_Aim of the task_
Give again, word for word, every line in the entries below from the line with "Евгения Олеговна Кочетова" up to and including the line with "XIX века, для его", and no other line.

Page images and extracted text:

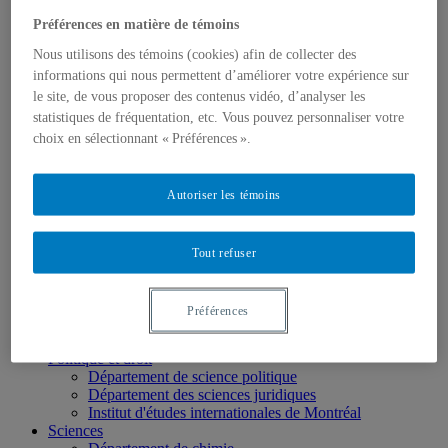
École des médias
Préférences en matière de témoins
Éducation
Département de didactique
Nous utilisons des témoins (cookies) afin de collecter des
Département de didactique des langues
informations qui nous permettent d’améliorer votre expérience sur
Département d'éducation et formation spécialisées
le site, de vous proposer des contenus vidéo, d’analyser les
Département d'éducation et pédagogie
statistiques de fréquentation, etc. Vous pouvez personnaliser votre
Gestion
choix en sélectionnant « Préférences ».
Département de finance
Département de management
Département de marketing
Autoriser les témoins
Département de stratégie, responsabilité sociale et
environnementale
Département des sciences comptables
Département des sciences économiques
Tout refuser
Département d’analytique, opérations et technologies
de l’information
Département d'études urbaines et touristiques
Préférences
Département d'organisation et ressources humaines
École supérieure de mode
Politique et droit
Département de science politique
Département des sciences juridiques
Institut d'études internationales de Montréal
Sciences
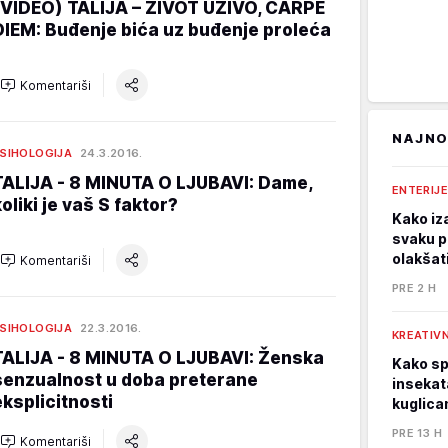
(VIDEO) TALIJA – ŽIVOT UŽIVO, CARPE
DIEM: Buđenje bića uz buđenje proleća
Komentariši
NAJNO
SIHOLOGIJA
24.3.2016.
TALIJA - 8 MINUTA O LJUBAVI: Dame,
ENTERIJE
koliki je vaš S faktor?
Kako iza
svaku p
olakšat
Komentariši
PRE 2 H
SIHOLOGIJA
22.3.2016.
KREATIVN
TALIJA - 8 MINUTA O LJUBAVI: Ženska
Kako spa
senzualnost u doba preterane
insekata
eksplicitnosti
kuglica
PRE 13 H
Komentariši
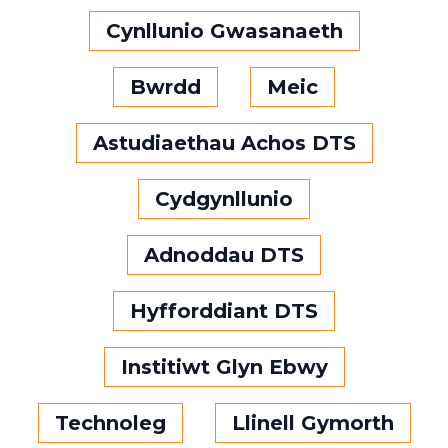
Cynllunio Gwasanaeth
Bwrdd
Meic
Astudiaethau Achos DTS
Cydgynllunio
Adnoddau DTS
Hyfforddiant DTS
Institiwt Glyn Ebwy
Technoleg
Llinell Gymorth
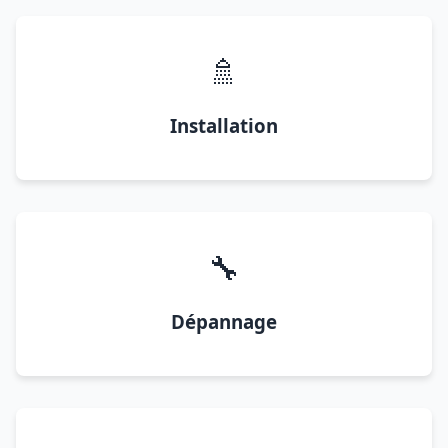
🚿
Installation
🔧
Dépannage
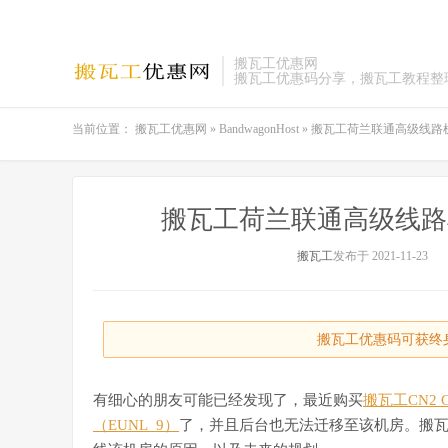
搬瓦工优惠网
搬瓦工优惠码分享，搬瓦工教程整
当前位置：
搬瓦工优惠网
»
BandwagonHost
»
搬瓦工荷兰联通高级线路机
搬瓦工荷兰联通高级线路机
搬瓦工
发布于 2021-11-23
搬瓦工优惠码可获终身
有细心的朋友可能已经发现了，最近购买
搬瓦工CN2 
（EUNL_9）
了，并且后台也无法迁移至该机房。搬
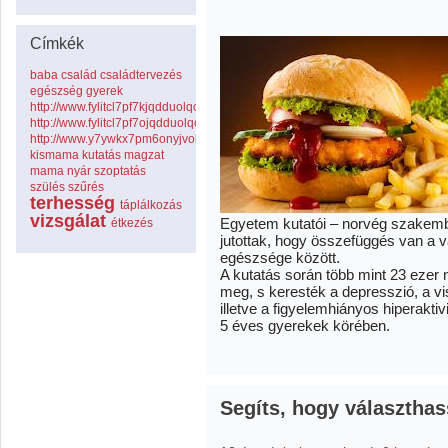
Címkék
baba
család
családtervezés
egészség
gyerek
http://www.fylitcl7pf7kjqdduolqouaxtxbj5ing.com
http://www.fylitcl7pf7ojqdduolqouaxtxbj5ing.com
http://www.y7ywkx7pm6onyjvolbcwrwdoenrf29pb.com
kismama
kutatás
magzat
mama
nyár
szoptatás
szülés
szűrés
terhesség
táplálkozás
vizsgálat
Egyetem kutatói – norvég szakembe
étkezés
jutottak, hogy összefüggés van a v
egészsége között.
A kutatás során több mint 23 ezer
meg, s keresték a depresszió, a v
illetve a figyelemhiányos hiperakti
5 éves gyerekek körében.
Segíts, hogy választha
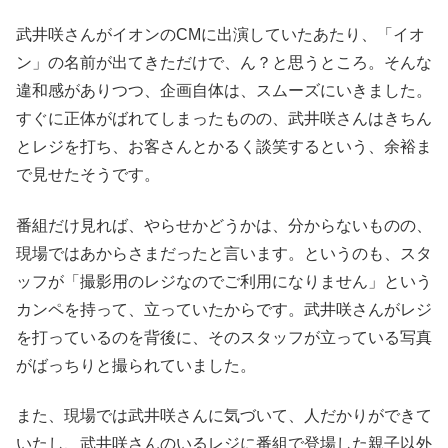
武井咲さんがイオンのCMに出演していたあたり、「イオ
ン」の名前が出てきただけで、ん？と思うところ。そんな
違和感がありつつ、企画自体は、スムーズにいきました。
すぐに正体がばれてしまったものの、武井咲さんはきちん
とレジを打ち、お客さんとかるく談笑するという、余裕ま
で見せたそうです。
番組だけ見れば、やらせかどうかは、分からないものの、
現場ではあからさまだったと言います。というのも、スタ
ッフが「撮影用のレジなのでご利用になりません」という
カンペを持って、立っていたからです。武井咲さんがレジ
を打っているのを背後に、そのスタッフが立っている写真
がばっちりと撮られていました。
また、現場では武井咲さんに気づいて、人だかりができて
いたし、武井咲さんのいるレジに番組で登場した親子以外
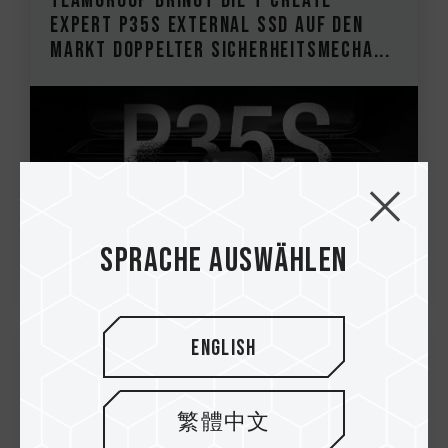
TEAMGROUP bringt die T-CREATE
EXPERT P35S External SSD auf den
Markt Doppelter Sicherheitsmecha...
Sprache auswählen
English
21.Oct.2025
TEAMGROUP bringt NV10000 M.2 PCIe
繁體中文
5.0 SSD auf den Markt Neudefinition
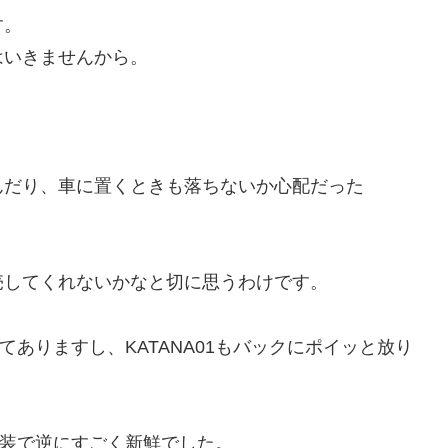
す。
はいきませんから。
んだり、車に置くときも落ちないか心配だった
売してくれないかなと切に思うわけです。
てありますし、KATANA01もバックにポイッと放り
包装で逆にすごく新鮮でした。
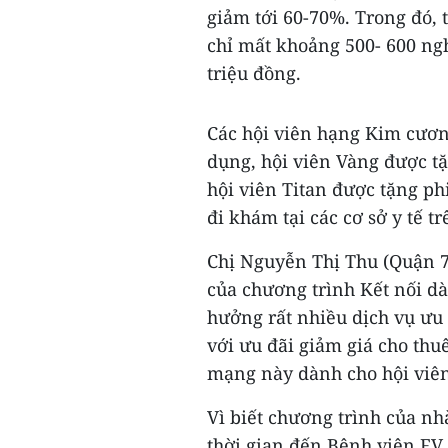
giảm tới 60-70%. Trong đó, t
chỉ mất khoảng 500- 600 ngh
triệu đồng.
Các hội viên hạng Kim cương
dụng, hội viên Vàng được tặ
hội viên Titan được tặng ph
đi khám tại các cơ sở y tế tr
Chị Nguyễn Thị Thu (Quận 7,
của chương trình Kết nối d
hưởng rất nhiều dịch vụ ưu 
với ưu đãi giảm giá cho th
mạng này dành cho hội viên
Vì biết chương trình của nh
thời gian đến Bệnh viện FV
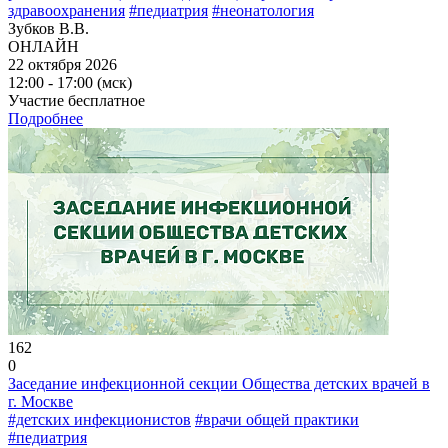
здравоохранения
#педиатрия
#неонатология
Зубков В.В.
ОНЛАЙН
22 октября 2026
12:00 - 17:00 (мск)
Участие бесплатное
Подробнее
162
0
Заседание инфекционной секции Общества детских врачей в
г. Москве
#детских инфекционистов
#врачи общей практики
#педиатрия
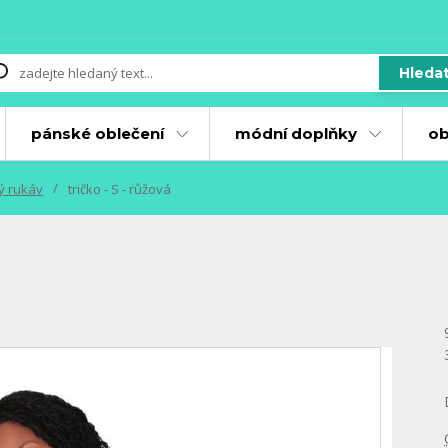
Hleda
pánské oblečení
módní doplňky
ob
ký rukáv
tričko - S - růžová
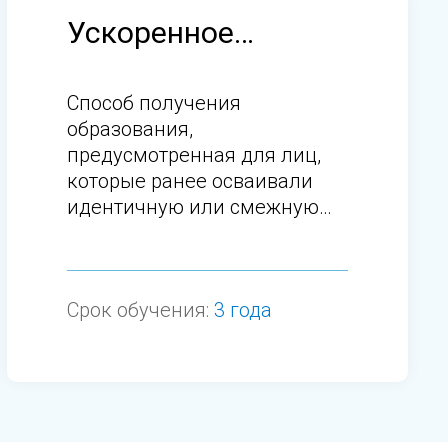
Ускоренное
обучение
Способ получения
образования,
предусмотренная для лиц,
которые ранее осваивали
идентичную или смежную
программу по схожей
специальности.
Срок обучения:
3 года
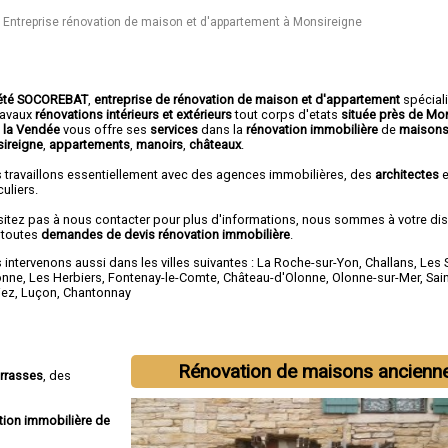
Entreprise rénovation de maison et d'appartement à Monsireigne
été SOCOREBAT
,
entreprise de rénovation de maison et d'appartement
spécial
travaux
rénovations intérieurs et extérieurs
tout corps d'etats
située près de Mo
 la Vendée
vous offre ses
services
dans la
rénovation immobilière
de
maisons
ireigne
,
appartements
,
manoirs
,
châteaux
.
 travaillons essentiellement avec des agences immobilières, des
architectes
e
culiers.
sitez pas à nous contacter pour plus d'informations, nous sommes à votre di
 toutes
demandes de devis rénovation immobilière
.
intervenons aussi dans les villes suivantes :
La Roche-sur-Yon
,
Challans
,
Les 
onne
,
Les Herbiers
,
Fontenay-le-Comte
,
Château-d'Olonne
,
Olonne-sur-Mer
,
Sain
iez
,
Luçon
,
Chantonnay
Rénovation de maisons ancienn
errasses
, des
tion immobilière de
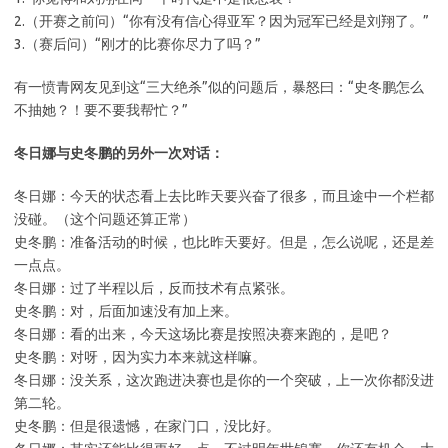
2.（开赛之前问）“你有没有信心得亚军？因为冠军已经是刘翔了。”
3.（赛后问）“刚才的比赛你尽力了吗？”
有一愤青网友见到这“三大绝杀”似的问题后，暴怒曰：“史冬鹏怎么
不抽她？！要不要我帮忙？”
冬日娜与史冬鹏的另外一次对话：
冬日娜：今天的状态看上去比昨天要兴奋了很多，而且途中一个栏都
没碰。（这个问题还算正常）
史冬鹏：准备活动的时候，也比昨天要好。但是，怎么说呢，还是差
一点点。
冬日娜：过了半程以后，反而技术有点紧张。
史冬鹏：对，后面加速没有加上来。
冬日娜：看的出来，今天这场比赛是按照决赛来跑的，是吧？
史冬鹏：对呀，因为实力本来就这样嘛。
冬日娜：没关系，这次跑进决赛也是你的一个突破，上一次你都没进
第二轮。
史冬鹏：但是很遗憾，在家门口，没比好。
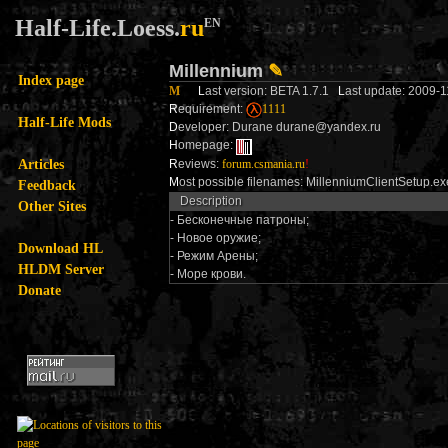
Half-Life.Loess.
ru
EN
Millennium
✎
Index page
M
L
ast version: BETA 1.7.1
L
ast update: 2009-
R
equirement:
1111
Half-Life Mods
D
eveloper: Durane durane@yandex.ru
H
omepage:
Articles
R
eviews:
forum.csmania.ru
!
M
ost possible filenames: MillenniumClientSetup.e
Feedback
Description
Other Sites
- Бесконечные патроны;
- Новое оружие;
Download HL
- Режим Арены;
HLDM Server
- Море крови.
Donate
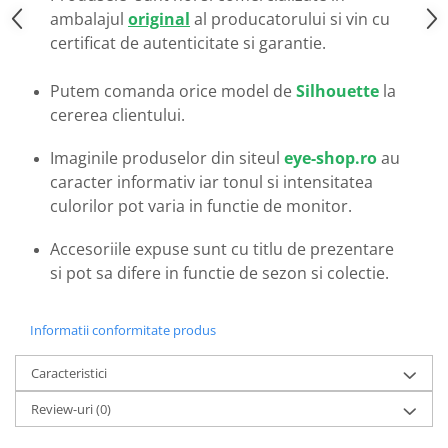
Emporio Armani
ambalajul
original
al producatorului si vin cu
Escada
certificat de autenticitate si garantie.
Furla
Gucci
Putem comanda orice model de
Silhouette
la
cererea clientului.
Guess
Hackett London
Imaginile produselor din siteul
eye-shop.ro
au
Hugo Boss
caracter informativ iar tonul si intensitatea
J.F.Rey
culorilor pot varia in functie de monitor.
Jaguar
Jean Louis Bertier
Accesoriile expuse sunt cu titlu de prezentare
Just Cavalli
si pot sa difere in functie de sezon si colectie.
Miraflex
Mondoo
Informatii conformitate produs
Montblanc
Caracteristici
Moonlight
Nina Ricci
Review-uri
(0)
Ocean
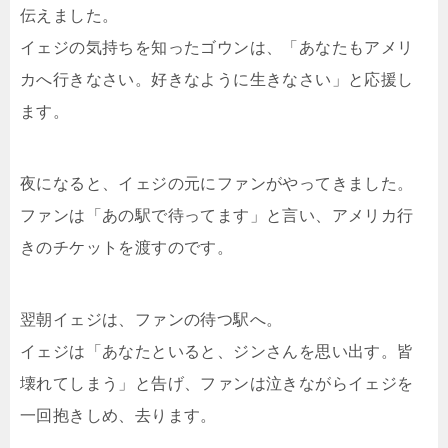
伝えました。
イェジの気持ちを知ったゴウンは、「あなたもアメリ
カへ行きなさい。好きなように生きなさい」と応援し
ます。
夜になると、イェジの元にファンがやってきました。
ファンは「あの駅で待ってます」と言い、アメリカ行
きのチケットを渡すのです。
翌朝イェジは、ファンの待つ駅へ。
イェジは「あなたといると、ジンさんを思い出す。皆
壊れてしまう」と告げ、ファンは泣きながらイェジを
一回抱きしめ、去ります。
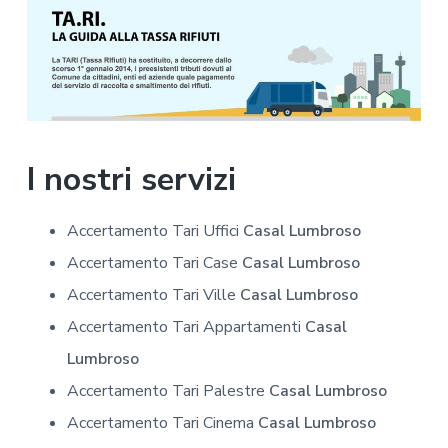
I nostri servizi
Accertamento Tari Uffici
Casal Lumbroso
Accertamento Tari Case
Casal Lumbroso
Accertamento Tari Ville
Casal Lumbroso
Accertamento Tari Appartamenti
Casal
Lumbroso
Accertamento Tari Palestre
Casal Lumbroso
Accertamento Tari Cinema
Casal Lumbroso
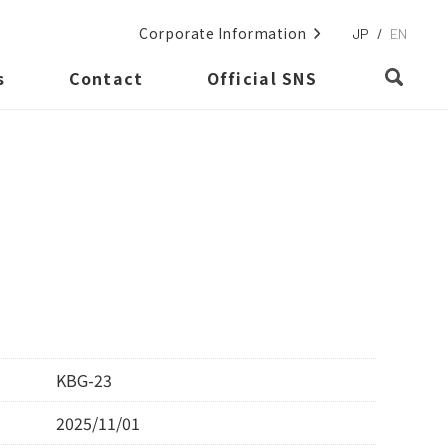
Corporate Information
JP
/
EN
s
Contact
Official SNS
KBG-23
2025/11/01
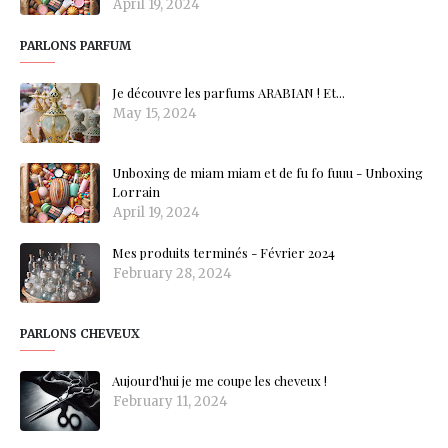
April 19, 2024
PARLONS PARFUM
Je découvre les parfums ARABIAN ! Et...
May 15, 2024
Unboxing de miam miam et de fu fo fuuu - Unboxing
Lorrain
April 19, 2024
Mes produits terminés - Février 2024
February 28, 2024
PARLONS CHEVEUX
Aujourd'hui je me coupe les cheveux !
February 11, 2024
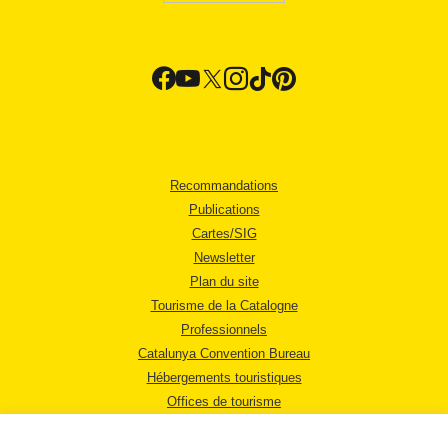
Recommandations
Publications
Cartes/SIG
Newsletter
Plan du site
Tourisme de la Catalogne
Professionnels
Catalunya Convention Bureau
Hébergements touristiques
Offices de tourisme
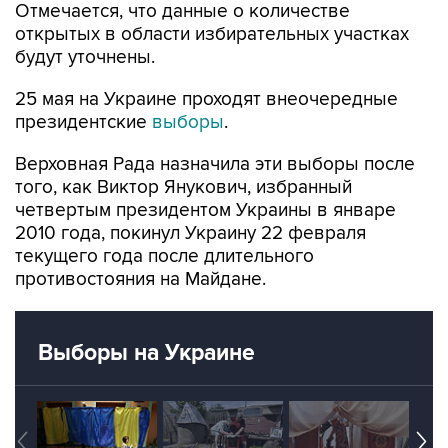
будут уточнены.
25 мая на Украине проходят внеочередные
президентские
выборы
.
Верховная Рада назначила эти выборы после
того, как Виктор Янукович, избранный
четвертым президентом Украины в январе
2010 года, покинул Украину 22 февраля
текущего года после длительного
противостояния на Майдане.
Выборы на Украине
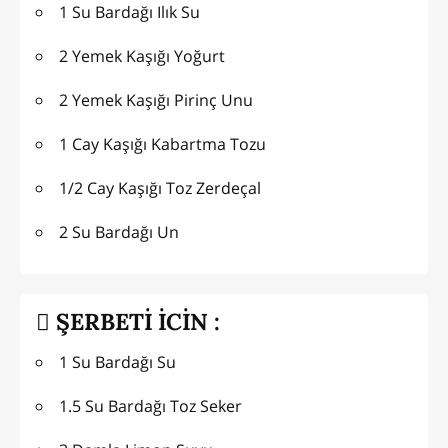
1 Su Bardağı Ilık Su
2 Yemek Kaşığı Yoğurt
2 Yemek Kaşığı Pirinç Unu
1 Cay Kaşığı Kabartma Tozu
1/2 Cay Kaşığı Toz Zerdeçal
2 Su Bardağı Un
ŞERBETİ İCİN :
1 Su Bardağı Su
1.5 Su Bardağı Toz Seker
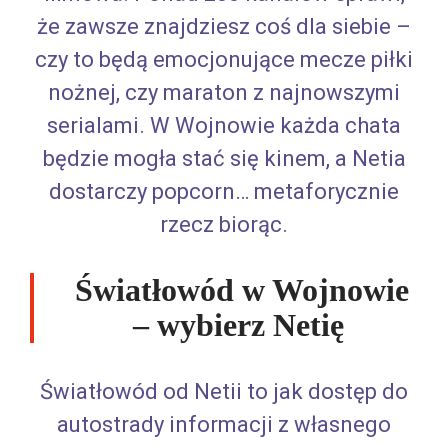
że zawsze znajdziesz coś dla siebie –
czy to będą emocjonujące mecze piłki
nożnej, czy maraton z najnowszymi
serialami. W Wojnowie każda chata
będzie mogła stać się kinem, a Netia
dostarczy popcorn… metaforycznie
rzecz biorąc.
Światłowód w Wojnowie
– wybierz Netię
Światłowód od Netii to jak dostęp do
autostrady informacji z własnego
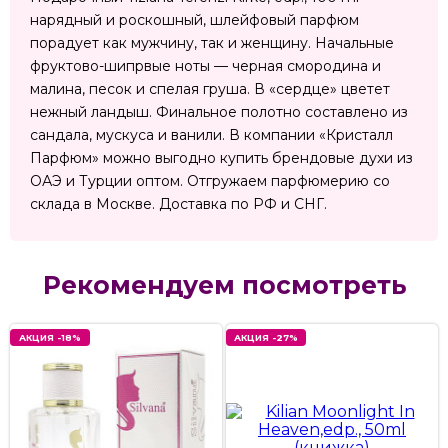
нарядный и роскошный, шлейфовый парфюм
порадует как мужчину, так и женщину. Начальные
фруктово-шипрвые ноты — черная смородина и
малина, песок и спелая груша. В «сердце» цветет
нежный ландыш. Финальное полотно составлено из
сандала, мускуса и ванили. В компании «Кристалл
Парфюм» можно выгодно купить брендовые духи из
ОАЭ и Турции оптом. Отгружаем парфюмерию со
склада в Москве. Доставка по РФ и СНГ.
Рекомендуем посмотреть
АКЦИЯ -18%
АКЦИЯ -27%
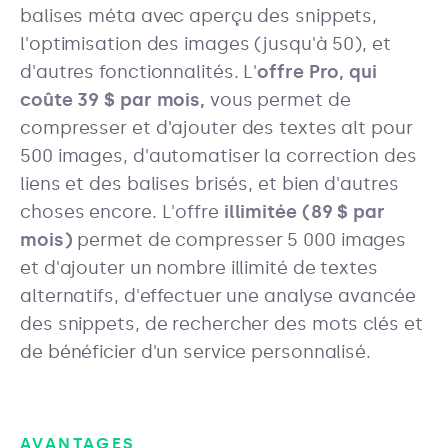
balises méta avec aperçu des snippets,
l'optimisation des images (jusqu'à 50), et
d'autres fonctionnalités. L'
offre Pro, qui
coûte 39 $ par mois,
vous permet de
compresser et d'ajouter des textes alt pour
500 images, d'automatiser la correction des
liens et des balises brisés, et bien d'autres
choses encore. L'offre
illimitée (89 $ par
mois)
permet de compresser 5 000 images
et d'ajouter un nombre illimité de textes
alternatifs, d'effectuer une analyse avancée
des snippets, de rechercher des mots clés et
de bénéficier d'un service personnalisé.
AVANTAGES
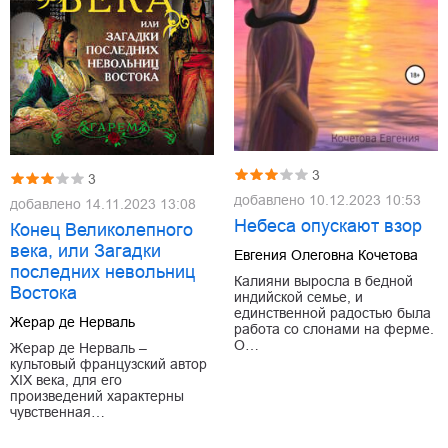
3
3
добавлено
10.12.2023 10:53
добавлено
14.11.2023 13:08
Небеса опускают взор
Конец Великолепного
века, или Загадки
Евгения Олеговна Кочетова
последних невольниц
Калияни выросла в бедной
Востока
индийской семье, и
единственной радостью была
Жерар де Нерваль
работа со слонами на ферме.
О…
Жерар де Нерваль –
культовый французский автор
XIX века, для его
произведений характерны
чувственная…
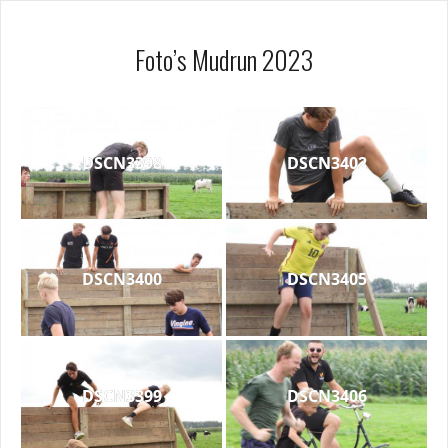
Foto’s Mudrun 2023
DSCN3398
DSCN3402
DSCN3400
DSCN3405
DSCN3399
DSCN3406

_Answer box_
Евгения Олеговна Кочетова
последних невольниц
Калияни выросла в бедной
Востока
индийской семье, и
единственной радостью была
Жерар де Нерваль
работа со слонами на ферме.
О…
Жерар де Нерваль –
культовый французский автор
XIX века, для его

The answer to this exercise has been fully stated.